══ RECORDS FOR THIS EXERCISE ══

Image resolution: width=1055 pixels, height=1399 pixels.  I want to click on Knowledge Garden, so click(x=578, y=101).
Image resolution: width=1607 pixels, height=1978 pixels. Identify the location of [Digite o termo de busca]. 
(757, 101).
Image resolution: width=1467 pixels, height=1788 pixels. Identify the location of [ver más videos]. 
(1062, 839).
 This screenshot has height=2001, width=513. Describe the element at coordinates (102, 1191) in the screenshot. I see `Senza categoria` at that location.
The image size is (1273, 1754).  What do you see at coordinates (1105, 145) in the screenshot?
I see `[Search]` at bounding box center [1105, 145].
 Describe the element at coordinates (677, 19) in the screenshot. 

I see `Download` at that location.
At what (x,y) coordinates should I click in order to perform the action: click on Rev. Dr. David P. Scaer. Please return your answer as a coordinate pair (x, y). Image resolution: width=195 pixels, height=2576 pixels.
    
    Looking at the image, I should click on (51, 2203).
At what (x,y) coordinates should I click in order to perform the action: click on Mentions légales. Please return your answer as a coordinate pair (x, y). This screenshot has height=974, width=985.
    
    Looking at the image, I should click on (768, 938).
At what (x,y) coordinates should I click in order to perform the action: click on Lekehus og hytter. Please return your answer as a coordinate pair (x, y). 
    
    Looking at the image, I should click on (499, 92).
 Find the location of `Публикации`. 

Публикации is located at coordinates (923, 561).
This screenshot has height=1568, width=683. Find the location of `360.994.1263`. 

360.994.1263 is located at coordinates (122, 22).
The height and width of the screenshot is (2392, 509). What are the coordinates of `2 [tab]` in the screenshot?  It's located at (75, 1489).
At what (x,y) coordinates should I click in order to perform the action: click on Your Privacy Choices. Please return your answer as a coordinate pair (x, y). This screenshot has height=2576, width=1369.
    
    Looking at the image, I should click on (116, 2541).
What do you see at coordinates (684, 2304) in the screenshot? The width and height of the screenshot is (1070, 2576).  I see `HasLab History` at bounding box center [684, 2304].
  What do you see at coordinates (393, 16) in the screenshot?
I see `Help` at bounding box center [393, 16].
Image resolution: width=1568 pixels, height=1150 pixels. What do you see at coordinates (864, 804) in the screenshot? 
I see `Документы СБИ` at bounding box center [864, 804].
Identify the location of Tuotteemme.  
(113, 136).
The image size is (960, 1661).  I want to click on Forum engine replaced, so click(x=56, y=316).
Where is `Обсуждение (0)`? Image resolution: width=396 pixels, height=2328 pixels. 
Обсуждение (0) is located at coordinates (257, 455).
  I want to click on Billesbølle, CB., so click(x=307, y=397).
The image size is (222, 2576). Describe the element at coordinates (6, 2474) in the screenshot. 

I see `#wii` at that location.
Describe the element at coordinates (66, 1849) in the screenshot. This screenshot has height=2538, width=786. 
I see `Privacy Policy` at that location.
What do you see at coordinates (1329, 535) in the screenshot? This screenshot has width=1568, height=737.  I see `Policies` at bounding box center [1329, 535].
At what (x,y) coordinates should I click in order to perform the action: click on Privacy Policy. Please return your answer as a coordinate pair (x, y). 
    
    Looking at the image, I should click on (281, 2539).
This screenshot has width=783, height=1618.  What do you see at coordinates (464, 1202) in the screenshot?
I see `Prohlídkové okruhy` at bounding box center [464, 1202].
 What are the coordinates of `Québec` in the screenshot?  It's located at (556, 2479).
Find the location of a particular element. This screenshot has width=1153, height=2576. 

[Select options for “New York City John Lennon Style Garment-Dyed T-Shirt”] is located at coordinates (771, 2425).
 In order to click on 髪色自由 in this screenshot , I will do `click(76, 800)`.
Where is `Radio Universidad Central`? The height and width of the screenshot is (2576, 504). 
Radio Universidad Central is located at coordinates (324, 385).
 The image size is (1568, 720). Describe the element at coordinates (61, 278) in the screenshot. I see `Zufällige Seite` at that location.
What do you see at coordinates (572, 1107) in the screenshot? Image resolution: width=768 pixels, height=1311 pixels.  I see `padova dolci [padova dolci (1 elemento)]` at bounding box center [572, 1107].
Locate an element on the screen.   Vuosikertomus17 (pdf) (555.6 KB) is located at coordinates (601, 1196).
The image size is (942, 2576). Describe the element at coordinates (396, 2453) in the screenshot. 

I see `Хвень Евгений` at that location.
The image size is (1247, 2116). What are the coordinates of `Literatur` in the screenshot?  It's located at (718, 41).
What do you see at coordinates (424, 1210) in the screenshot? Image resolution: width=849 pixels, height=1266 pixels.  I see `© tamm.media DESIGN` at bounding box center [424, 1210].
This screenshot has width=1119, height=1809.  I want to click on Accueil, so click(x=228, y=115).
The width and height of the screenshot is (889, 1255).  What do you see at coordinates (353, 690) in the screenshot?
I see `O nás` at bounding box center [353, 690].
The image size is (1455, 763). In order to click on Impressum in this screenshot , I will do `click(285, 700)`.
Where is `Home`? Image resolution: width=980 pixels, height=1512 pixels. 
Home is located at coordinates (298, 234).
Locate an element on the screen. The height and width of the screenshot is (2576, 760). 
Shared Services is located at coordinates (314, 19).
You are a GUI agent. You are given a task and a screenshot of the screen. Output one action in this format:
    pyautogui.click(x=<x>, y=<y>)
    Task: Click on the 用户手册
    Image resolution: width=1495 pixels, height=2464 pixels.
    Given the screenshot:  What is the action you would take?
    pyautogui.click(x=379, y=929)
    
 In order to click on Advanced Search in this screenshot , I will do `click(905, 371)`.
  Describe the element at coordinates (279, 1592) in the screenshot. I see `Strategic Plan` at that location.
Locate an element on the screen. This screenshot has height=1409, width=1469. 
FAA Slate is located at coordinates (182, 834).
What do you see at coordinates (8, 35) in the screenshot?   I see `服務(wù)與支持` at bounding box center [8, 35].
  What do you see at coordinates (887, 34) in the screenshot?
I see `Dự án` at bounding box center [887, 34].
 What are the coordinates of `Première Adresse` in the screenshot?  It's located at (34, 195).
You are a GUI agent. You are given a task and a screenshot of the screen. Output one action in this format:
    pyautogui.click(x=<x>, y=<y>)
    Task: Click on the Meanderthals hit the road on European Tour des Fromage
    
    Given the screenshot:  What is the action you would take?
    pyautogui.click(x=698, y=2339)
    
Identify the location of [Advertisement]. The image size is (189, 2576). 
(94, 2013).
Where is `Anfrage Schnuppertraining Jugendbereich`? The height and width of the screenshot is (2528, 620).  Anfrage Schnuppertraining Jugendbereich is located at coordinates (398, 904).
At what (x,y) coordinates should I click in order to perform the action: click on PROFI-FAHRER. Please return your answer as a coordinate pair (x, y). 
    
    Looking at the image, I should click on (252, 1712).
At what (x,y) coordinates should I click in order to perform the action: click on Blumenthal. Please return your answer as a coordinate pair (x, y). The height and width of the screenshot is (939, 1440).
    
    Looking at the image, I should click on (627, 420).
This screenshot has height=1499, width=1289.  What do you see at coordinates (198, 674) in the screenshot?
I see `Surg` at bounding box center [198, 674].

═══

The required result is an identical copy of the records above.

ANSWER FOR THE TASK
Image resolution: width=1055 pixels, height=1399 pixels.  I want to click on Knowledge Garden, so click(x=578, y=101).
Image resolution: width=1607 pixels, height=1978 pixels. Identify the location of [Digite o termo de busca]. 
(757, 101).
Image resolution: width=1467 pixels, height=1788 pixels. Identify the location of [ver más videos]. 
(1062, 839).
 This screenshot has height=2001, width=513. Describe the element at coordinates (102, 1191) in the screenshot. I see `Senza categoria` at that location.
The image size is (1273, 1754).  What do you see at coordinates (1105, 145) in the screenshot?
I see `[Search]` at bounding box center [1105, 145].
 Describe the element at coordinates (677, 19) in the screenshot. 

I see `Download` at that location.
At what (x,y) coordinates should I click in order to perform the action: click on Rev. Dr. David P. Scaer. Please return your answer as a coordinate pair (x, y). Image resolution: width=195 pixels, height=2576 pixels.
    
    Looking at the image, I should click on (51, 2203).
At what (x,y) coordinates should I click in order to perform the action: click on Mentions légales. Please return your answer as a coordinate pair (x, y). This screenshot has height=974, width=985.
    
    Looking at the image, I should click on (768, 938).
At what (x,y) coordinates should I click in order to perform the action: click on Lekehus og hytter. Please return your answer as a coordinate pair (x, y). 
    
    Looking at the image, I should click on (499, 92).
 Find the location of `Публикации`. 

Публикации is located at coordinates (923, 561).
This screenshot has height=1568, width=683. Find the location of `360.994.1263`. 

360.994.1263 is located at coordinates (122, 22).
The height and width of the screenshot is (2392, 509). What are the coordinates of `2 [tab]` in the screenshot?  It's located at (75, 1489).
At what (x,y) coordinates should I click in order to perform the action: click on Your Privacy Choices. Please return your answer as a coordinate pair (x, y). This screenshot has height=2576, width=1369.
    
    Looking at the image, I should click on (116, 2541).
What do you see at coordinates (684, 2304) in the screenshot? The width and height of the screenshot is (1070, 2576).  I see `HasLab History` at bounding box center [684, 2304].
  What do you see at coordinates (393, 16) in the screenshot?
I see `Help` at bounding box center [393, 16].
Image resolution: width=1568 pixels, height=1150 pixels. What do you see at coordinates (864, 804) in the screenshot? 
I see `Документы СБИ` at bounding box center [864, 804].
Identify the location of Tuotteemme.  
(113, 136).
The image size is (960, 1661).  I want to click on Forum engine replaced, so click(x=56, y=316).
Where is `Обсуждение (0)`? Image resolution: width=396 pixels, height=2328 pixels. 
Обсуждение (0) is located at coordinates (257, 455).
  I want to click on Billesbølle, CB., so click(x=307, y=397).
The image size is (222, 2576). Describe the element at coordinates (6, 2474) in the screenshot. 

I see `#wii` at that location.
Describe the element at coordinates (66, 1849) in the screenshot. This screenshot has height=2538, width=786. 
I see `Privacy Policy` at that location.
What do you see at coordinates (1329, 535) in the screenshot? This screenshot has width=1568, height=737.  I see `Policies` at bounding box center [1329, 535].
At what (x,y) coordinates should I click in order to perform the action: click on Privacy Policy. Please return your answer as a coordinate pair (x, y). 
    
    Looking at the image, I should click on (281, 2539).
This screenshot has width=783, height=1618.  What do you see at coordinates (464, 1202) in the screenshot?
I see `Prohlídkové okruhy` at bounding box center [464, 1202].
 What are the coordinates of `Québec` in the screenshot?  It's located at (556, 2479).
Find the location of a particular element. This screenshot has width=1153, height=2576. 

[Select options for “New York City John Lennon Style Garment-Dyed T-Shirt”] is located at coordinates (771, 2425).
 In order to click on 髪色自由 in this screenshot , I will do `click(76, 800)`.
Where is `Radio Universidad Central`? The height and width of the screenshot is (2576, 504). 
Radio Universidad Central is located at coordinates (324, 385).
 The image size is (1568, 720). Describe the element at coordinates (61, 278) in the screenshot. I see `Zufällige Seite` at that location.
What do you see at coordinates (572, 1107) in the screenshot? Image resolution: width=768 pixels, height=1311 pixels.  I see `padova dolci [padova dolci (1 elemento)]` at bounding box center [572, 1107].
Locate an element on the screen.   Vuosikertomus17 (pdf) (555.6 KB) is located at coordinates (601, 1196).
The image size is (942, 2576). Describe the element at coordinates (396, 2453) in the screenshot. 

I see `Хвень Евгений` at that location.
The image size is (1247, 2116). What are the coordinates of `Literatur` in the screenshot?  It's located at (718, 41).
What do you see at coordinates (424, 1210) in the screenshot? Image resolution: width=849 pixels, height=1266 pixels.  I see `© tamm.media DESIGN` at bounding box center [424, 1210].
This screenshot has width=1119, height=1809.  I want to click on Accueil, so click(x=228, y=115).
The width and height of the screenshot is (889, 1255).  What do you see at coordinates (353, 690) in the screenshot?
I see `O nás` at bounding box center [353, 690].
The image size is (1455, 763). In order to click on Impressum in this screenshot , I will do `click(285, 700)`.
Where is `Home`? Image resolution: width=980 pixels, height=1512 pixels. 
Home is located at coordinates (298, 234).
Locate an element on the screen. The height and width of the screenshot is (2576, 760). 
Shared Services is located at coordinates (314, 19).
You are a GUI agent. You are given a task and a screenshot of the screen. Output one action in this format:
    pyautogui.click(x=<x>, y=<y>)
    Task: Click on the 用户手册
    Image resolution: width=1495 pixels, height=2464 pixels.
    Given the screenshot:  What is the action you would take?
    pyautogui.click(x=379, y=929)
    
 In order to click on Advanced Search in this screenshot , I will do `click(905, 371)`.
  Describe the element at coordinates (279, 1592) in the screenshot. I see `Strategic Plan` at that location.
Locate an element on the screen. This screenshot has height=1409, width=1469. 
FAA Slate is located at coordinates (182, 834).
What do you see at coordinates (8, 35) in the screenshot?   I see `服務(wù)與支持` at bounding box center [8, 35].
  What do you see at coordinates (887, 34) in the screenshot?
I see `Dự án` at bounding box center [887, 34].
 What are the coordinates of `Première Adresse` in the screenshot?  It's located at (34, 195).
You are a GUI agent. You are given a task and a screenshot of the screen. Output one action in this format:
    pyautogui.click(x=<x>, y=<y>)
    Task: Click on the Meanderthals hit the road on European Tour des Fromage
    
    Given the screenshot:  What is the action you would take?
    pyautogui.click(x=698, y=2339)
    
Identify the location of [Advertisement]. The image size is (189, 2576). 
(94, 2013).
Where is `Anfrage Schnuppertraining Jugendbereich`? The height and width of the screenshot is (2528, 620).  Anfrage Schnuppertraining Jugendbereich is located at coordinates (398, 904).
At what (x,y) coordinates should I click in order to perform the action: click on PROFI-FAHRER. Please return your answer as a coordinate pair (x, y). 
    
    Looking at the image, I should click on (252, 1712).
At what (x,y) coordinates should I click in order to perform the action: click on Blumenthal. Please return your answer as a coordinate pair (x, y). The height and width of the screenshot is (939, 1440).
    
    Looking at the image, I should click on (627, 420).
This screenshot has height=1499, width=1289.  What do you see at coordinates (198, 674) in the screenshot?
I see `Surg` at bounding box center [198, 674].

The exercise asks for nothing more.